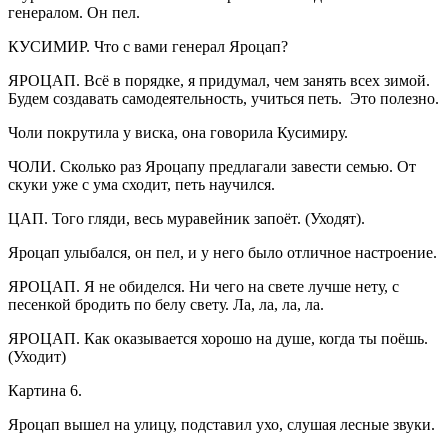
генералом. Он пел.
КУСИМИР. Что с вами генерал Яроцап?
ЯРОЦАП. Всё в порядке, я придумал, чем занять всех зимой.
Будем создавать самодеятельность, учиться петь. Это полезно.
Чоли покрутила у виска, она говорила Кусимиру.
ЧОЛИ. Сколько раз Яроцапу предлагали завести семью. От
скуки уже с ума сходит, петь научился.
ЦАП. Того гляди, весь муравейник запоёт. (Уходят).
Яроцап улыбался, он пел, и у него было отличное настроение.
ЯРОЦАП. Я не обиделся. Ни чего на свете лучше нету, с
песенкой бродить по белу свету. Ла, ла, ла, ла.
ЯРОЦАП. Как оказывается хорошо на душе, когда ты поёшь.
(Уходит)
Картина 6.
Яроцап вышел на улицу, подставил ухо, слушая лесные звуки.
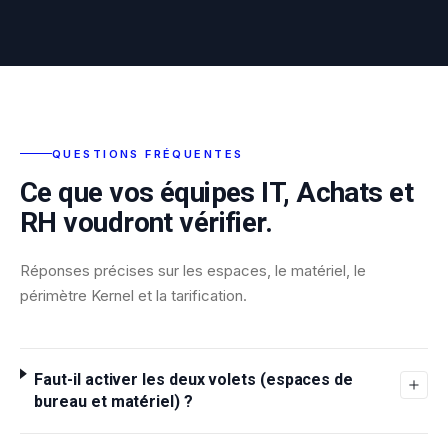
QUESTIONS FRÉQUENTES
Ce que vos équipes IT, Achats et
RH voudront vérifier.
Réponses précises sur les espaces, le matériel, le
périmètre Kernel et la tarification.
Faut-il activer les deux volets (espaces de
bureau et matériel) ?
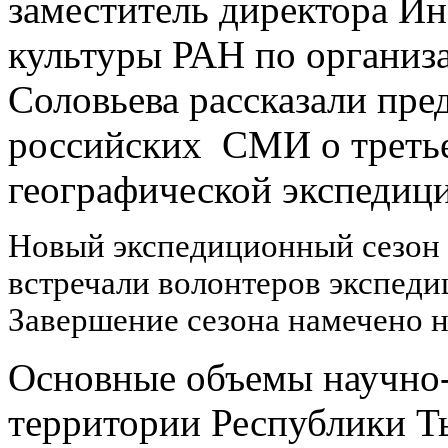
заместитель директора Ин
культуры РАН по органи
Соловьева рассказали пре
российских СМИ о третье
географической экспедиц
Новый экспедиционный сезон с
встречали волонтеров экспед
Завершение сезона намечено на
Основные объемы научно-
территории Республики Т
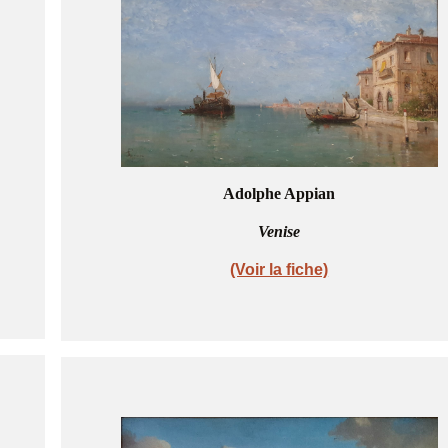
Adolphe Appian
Venise
(Voir la fiche)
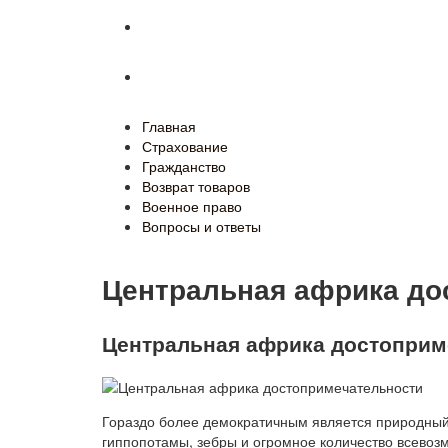
Военное право
Вопросы и ответы
Главная
Страхование
Гражданство
Возврат товаров
Военное право
Вопросы и ответы
Центральная африка до
Центральная африка достоприм
Гораздо более демократичным является природный
гиппопотамы, зебры и огромное количество всевоз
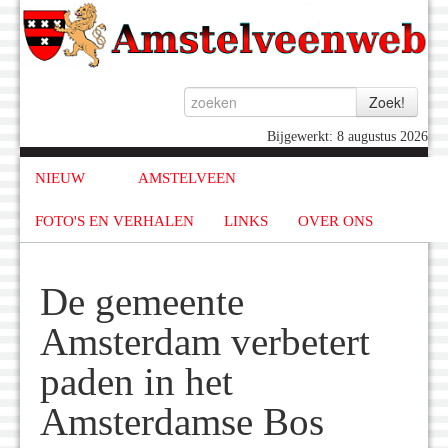
Bijgewerkt: 8 augustus 2026
NIEUW
AMSTELVEEN
FOTO'S EN VERHALEN
LINKS
OVER ONS
De gemeente
Amsterdam verbetert
paden in het
Amsterdamse Bos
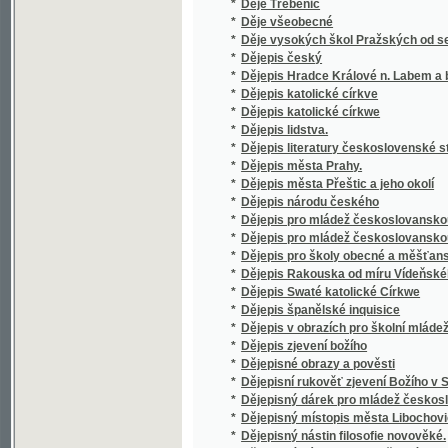
*
Dějepis Rakouska od míru Vídeňského roku
*
Dějepis Swaté katolické Církwe
*
Dějepis španělské inquisice
*
Dějepis v obrazích pro školní mládež v Čec
*
Dějepis zjevení božího
*
Dějepisné obrazy a pověsti
*
Dějepisní rukověť zjevení Božího v Starém 
*
Dějepisný dárek pro mládež českoslovansk
*
Dějepisný místopis města Libochovic nad Ohř
*
Dějepisný nástin filosofie novověké.
*
Dějepisný nástin filosofie řecké
*
Dějinné karaktery
*
Dějiny a místopis král. města Uh. Hradiště
*
Dějiny a paměti řemeslných cechů města Přer
*
Dějiny a popsání hradu Křivoklátu
Dějiny a slavnostní spis rak.-české řádové p
*
srpna konaného vysvěcení nemocnice mateřs
Jasnosti knížete Jana I. z Liechtenšteina a
*
Dějiny a vývin kladensko-buštěhradských d
*
Dějiny anglické
*
Dějiny c.k. vyššího gymnasia v Litomyšli
*
Dějiny církevního básnictví českého až do XVI
*
Dějiny církve Christovy pro vyšší gymnasia
*
Dějiny církve katolické pro střední školy
Dějiny církve katolické ve státech rakous
*
slavného panování císařovny Marie Terezie až
*
Dějiny církve křesťanské pro školy
*
Dějiny Čech a Moravy nové doby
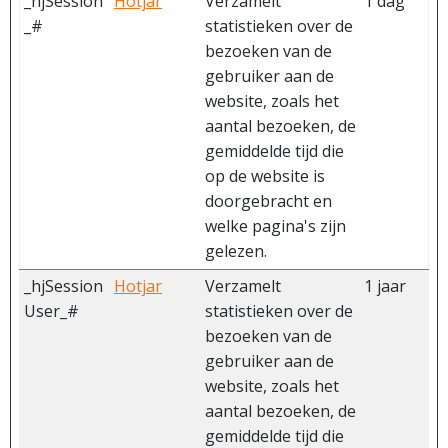
_hjSession
Hotjar
Verzamelt
1 dag
_#
statistieken over de
bezoeken van de
gebruiker aan de
website, zoals het
aantal bezoeken, de
gemiddelde tijd die
op de website is
doorgebracht en
welke pagina's zijn
gelezen.
_hjSession
Hotjar
Verzamelt
1 jaar
User_#
statistieken over de
bezoeken van de
gebruiker aan de
website, zoals het
aantal bezoeken, de
gemiddelde tijd die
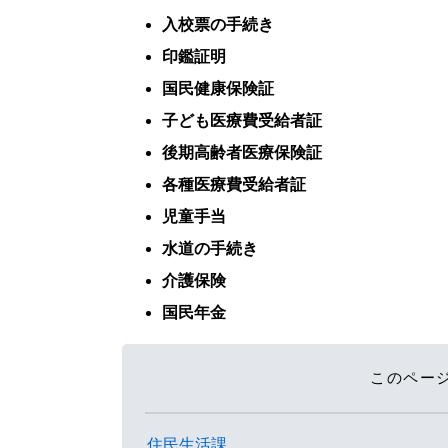
入校票の手続き
印鑑証明
国民健康保険証
子ども医療費受給者証
後期高齢者医療保険証
各種医療費受給者証
児童手当
水道の手続き
介護保険
国民年金
このペー
住民生活課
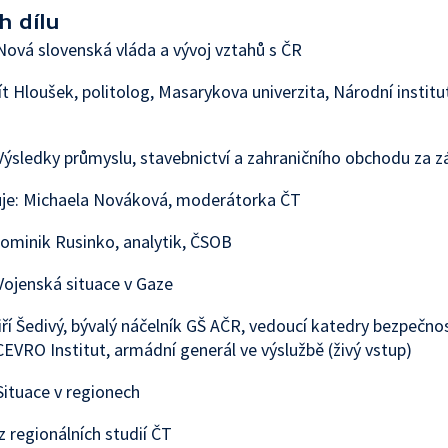
h dílu
ová slovenská vláda a vývoj vztahů s ČR
ít Hloušek, politolog, Masarykova univerzita, Národní institut
ýsledky průmyslu, stavebnictví a zahraničního obchodu za z
je: Michaela Nováková, moderátorka ČT
ominik Rusinko, analytik, ČSOB
ojenská situace v Gaze
iří Šedivý, bývalý náčelník GŠ AČR, vedoucí katedry bezpečno
 CEVRO Institut, armádní generál ve výslužbě (živý vstup)
ituace v regionech
z regionálních studií ČT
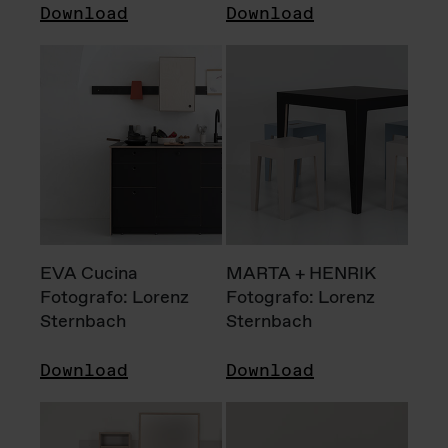
Download
Download
EVA Cucina
MARTA + HENRIK
Fotografo: Lorenz
Fotografo: Lorenz
Sternbach
Sternbach
Download
Download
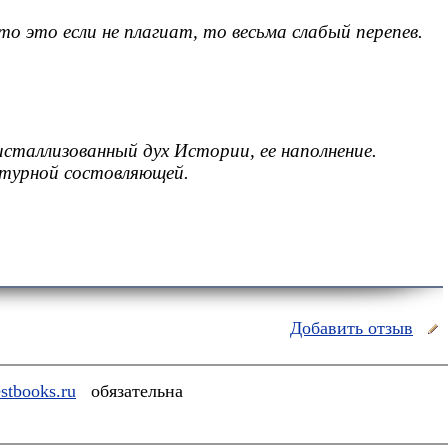
 это если не плагиат, то весьма слабый перепев.
сталлизованный дух Истории, ее наполнение.
атурной состовляющей.
Добавить отзыв
stbooks.ru
обязательна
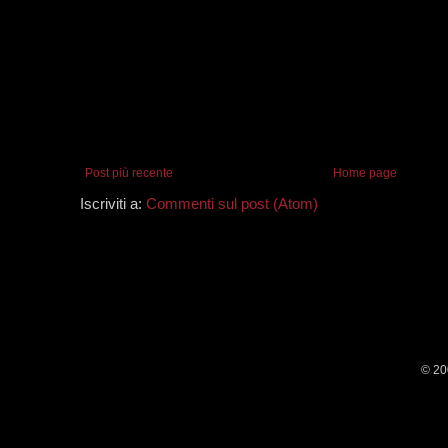
Post più recente
Home page
Iscriviti a:
Commenti sul post (Atom)
© 20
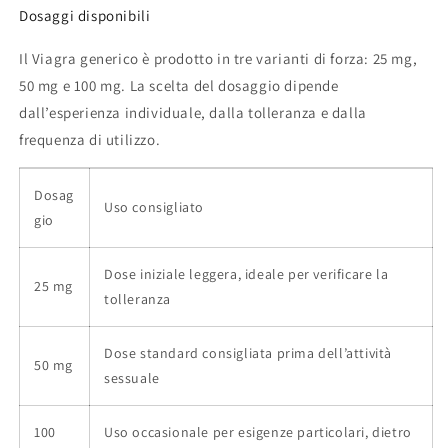
Dosaggi disponibili
Il Viagra generico è prodotto in tre varianti di forza: 25 mg,
50 mg e 100 mg. La scelta del dosaggio dipende
dall’esperienza individuale, dalla tolleranza e dalla
frequenza di utilizzo.
Dosag
Uso consigliato
gio
Dose iniziale leggera, ideale per verificare la
25 mg
tolleranza
Dose standard consigliata prima dell’attività
50 mg
sessuale
100
Uso occasionale per esigenze particolari, dietro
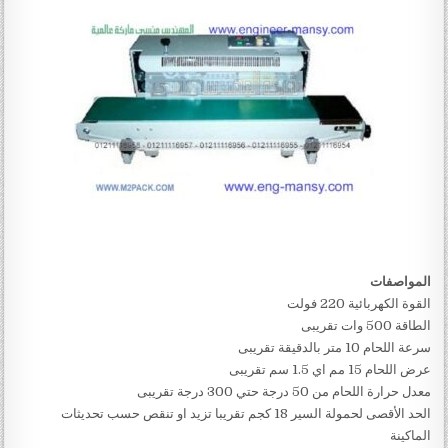
المواصفات
القوة الكهربائية 220 فولت
الطاقة 500 وات تقريبى
سرعة اللحام 10 متر بالدقيقة تقريبى
عرض اللحام 15 مم اي 1.5 سم تقريبى
معدل حرارة اللحام من 50 درجة حتي 300 درجة تقريبى
الحد الأقصى لحمولة السير 18 كجم تقريبا تزيد او تنقص حسب تحديثات
الماكينة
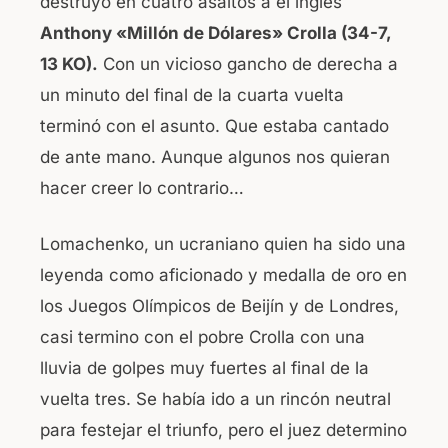
destruyó en cuatro asaltos a el inglés
o
p
Anthony «Millón de Dólares» Crolla (34-7,
k
13 KO).
Con un vicioso gancho de derecha a
un minuto del final de la cuarta vuelta
terminó con el asunto. Que estaba cantado
de ante mano. Aunque algunos nos quieran
hacer creer lo contrario…
Lomachenko, un ucraniano quien ha sido una
leyenda como aficionado y medalla de oro en
los Juegos Olímpicos de Beijín y de Londres,
casi termino con el pobre Crolla con una
lluvia de golpes muy fuertes al final de la
vuelta tres. Se había ido a un rincón neutral
para festejar el triunfo, pero el juez determino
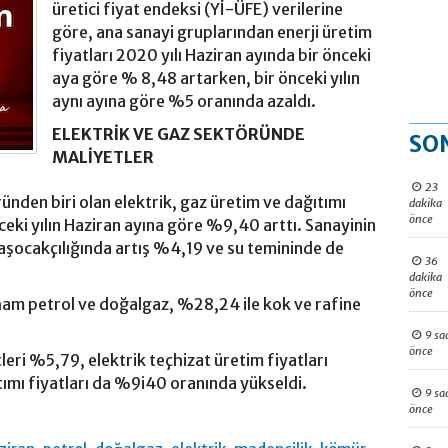
üretici fiyat endeksi (Yİ-ÜFE) verilerine
göre, ana sanayi gruplarından enerji üretim
fiyatları 2020 yılı Haziran ayında bir önceki
aya göre % 8,48 artarken, bir önceki yılın
aynı ayına göre %5 oranında azaldı.
ELEKTRİK VE GAZ SEKTÖRÜNDE
SO
MALİYETLER
23
ünden biri olan elektrik, gaz üretim ve dağıtımı
dakika
önce
ceki yılın Haziran ayına göre %9,40 arttı. Sanayinin
aşocakçılığında artış %4,19 ve su temininde de
36
dakika
önce
e ham petrol ve doğalgaz, %28,24 ile kok ve rafine
9 sa
önce
leri %5,79, elektrik teçhizat üretim fiyatları
tımı fiyatları da %9i40 oranında yükseldi.
9 sa
önce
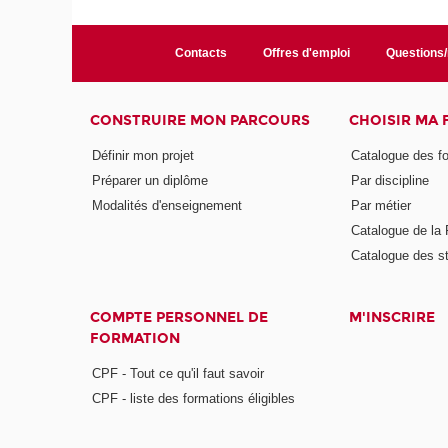
Contacts
Offres d'emploi
Questions
CONSTRUIRE MON PARCOURS
CHOISIR MA
Définir mon projet
Catalogue des f
Préparer un diplôme
Par discipline
Modalités d'enseignement
Par métier
Catalogue de l
Catalogue des s
COMPTE PERSONNEL DE
M'INSCRIRE
FORMATION
CPF - Tout ce qu'il faut savoir
CPF - liste des formations éligibles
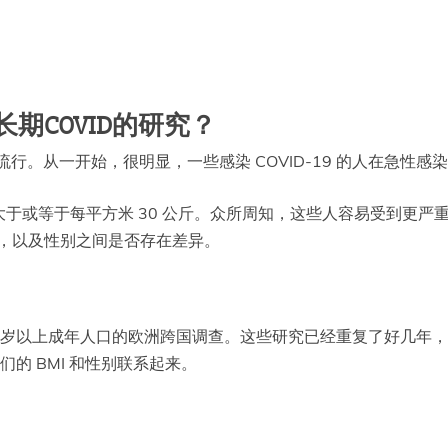
对长期COVID的研究？
国家的大流行。从一开始，很明显，一些感染 COVID-19 的人在急
或等于每平方米 30 公斤。众所周知，这些人容易受到更严重的 
D，以及性别之间是否存在差异。
50岁以上成年人口的欧洲跨国调查。这些研究已经重复了好几年
们的 BMI 和性别联系起来。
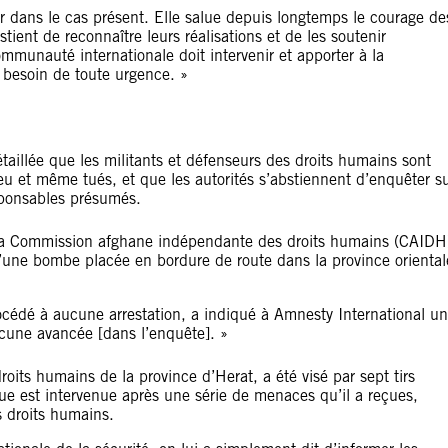
r dans le cas présent. Elle salue depuis longtemps le courage de
tient de reconnaître leurs réalisations et de les soutenir
mmunauté internationale doit intervenir et apporter à la
 besoin de toute urgence. »
aillée que les militants et défenseurs des droits humains sont
u et même tués, et que les autorités s’abstiennent d’enquêter s
sponsables présumés.
a Commission afghane indépendante des droits humains (CAIDH
 d’une bombe placée en bordure de route dans la province oriental
cédé à aucune arrestation, a indiqué à Amnesty International un
cune avancée [dans l’enquête]. »
its humains de la province d’Herat, a été visé par sept tirs
aque est intervenue après une série de menaces qu’il a reçues,
s droits humains.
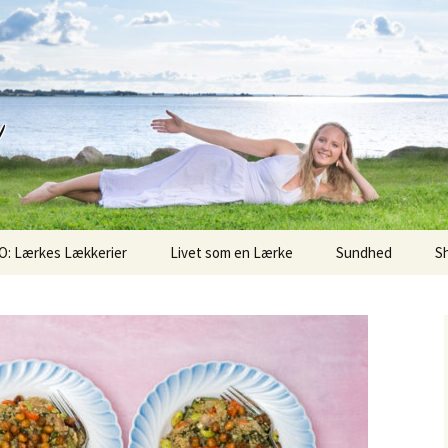
d
O: Lærkes Lækkerier
Livet som en Lærke
Sundhed
S
Sunde Søndag
Superfoods
Økologi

################

== EXERCISE REQUIREMENTS ==
Starting from the line with "aşocakçılığında artış %4,19" in the records above, repeat each line exactly until you have written the line with "cune avancée [dans", then stop; drop the pictures.

== EXERCISE RESULT ==
aşocakçılığında artış %4,19 ve su temininde de
36
dakika
önce
e ham petrol ve doğalgaz, %28,24 ile kok ve rafine
9 sa
önce
leri %5,79, elektrik teçhizat üretim fiyatları
tımı fiyatları da %9i40 oranında yükseldi.
9 sa
önce
Contacts
Offres d'emploi
Questions
CONSTRUIRE MON PARCOURS
CHOISIR MA
Définir mon projet
Catalogue des f
Préparer un diplôme
Par discipline
Modalités d'enseignement
Par métier
Catalogue de l
Catalogue des s
COMPTE PERSONNEL DE
M'INSCRIRE
FORMATION
CPF - Tout ce qu'il faut savoir
CPF - liste des formations éligibles
对长期COVID的研究？
国家的大流行。从一开始，很明显，一些感染 COVID-19 的人在急
或等于每平方米 30 公斤。众所周知，这些人容易受到更严重的 
D，以及性别之间是否存在差异。
50岁以上成年人口的欧洲跨国调查。这些研究已经重复了好几年
们的 BMI 和性别联系起来。
r dans le cas présent. Elle salue depuis longtemps le courage de
tient de reconnaître leurs réalisations et de les soutenir
mmunauté internationale doit intervenir et apporter à la
 besoin de toute urgence. »
aillée que les militants et défenseurs des droits humains sont
u et même tués, et que les autorités s’abstiennent d’enquêter s
sponsables présumés.
a Commission afghane indépendante des droits humains (CAIDH
 d’une bombe placée en bordure de route dans la province oriental
cédé à aucune arrestation, a indiqué à Amnesty International un
cune avancée [dans l’enquête]. »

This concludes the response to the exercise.